‘Threadbare Fables’ by Ian Seed

-Reviewed by Afric McGlinchey

One definition of ‘fable’ is: ‘a short, allegorical narrative making a moral point.’ As this word is used in the title, I found myself looking for the moral point of each fable.

These unusual prose poems – or fables – appear to be fragmented, but chronological, moments from the life of the narrator. There is something intriguing about the way both his internal and external worlds are revealed; the dislocated thoughts that occur at, say, the moment of spelling the alphabet with one’s tongue across a clitoris. Or the ‘regret mixed with relief’ when his father dies, resolving the difficulty of buying him a suitable birthday present. There is often a detachment, or dissociation of emotion in these poems.

‘Bright and Early’ describes a symbolic Paulo Cuelho-type journey where the narrator finds himself in a village, but: ‘Each morning I couldn’t shake the weariness from my bones to get up and leave.’ In another poem, after his father dies, he tells his companion, ‘We’ll miss the funeral,’ but ‘you sat there in silence, admiring the colours of the vanishing sun, as if I hadn’t spoken.’ This ennui, or inability to act, persists throughout the chapbook, and a sense of melancholy accumulates with gathering force. What happens? What doesn’t happen? During a card game which ‘has its adventures’, her stockinged knees press against mine’. Later, ‘I’m trying in vain to restore a face to my mind.’

Some of the poems/fables appear to be simply anecdotal, and don’t work as well as others. Yet an intangible sense of almost-discovery is experienced in most of them. For example, Ex-Pat describes a mugging by a ‘scrawny youth’ whose ‘eyes were vicious’ but whose ‘lips were pretty and feminine’. There is an erotic undercurrent here: ‘I grabbed him round the neck and wrestled him to the ground. The smell of his sweat was sweet. I held his trembling body against mine until the police arrived.’ Perhaps the experience, which left the narrator wanting to ‘chase after him with the vague idea of making amends’ is that he feels guilt/confusion about his feelings after this encounter. At any rate, there is a quality of mystery here, as with most of the fables.

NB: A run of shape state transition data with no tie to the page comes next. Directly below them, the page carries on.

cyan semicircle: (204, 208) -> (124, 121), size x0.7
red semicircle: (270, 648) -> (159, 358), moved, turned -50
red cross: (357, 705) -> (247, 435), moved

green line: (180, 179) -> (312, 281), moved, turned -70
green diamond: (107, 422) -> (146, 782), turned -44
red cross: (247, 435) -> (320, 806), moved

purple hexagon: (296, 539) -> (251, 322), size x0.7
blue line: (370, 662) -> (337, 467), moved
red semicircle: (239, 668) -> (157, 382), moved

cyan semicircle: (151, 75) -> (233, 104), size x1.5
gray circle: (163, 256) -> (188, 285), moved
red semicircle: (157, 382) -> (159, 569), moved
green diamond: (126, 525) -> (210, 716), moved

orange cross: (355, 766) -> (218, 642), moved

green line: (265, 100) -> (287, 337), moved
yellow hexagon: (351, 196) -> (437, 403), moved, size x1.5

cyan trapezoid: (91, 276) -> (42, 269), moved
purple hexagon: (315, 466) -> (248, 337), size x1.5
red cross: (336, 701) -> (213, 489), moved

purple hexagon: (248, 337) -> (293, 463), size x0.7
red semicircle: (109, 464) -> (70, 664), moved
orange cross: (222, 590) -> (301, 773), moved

Many of these random, unresolved encounters describe a moment of potential intimacy or connection that nevertheless fails to develop further. The narrator looks for the house of an old acquaintance he hears is terminally ill, but cannot find it. The jovial friendliness of a neighbour changes over some weeks, becoming hostile, as the narrator suspects him of abusing his young daughter. He meets a man on a train, whose manila folder, left on the table, is spilled, revealing suspicious contents. Yet he accepts a drink from him ‘after only the slightest hesitation.’ At work, the HR man ‘never spoke, but I could feel his gaze linger over me with wistful regret.’

In other pieces, conflicting messages continue to occur. The narrator watches a documentary of a man recovering from a mental illness: ‘He could be swallowed at any moment. Yet his smile radiates confidence.’ In another fable, he is tricked by a statue of the bleeding Christ, which turns out to be ‘a man dressed up’ and begging.

These prose pieces, unadorned by simile or metaphor, are all the more thought-provoking for their simplicity of language and anonymous settings – a train, a travel agent’s, a church, apartment block. There is also a cohesiveness to the mood of the collection, which is an achievement in itself. And yet – what is the lesson to be learned? That we are living in an era of moral ambiguity? Existential angst? That nothing is what it seems? These are the questions I’m left with, and the reason I feel compelled to go back and read the fables again. An unsettling, but interesting chapbook, and I look forward to discovering more work by this poet.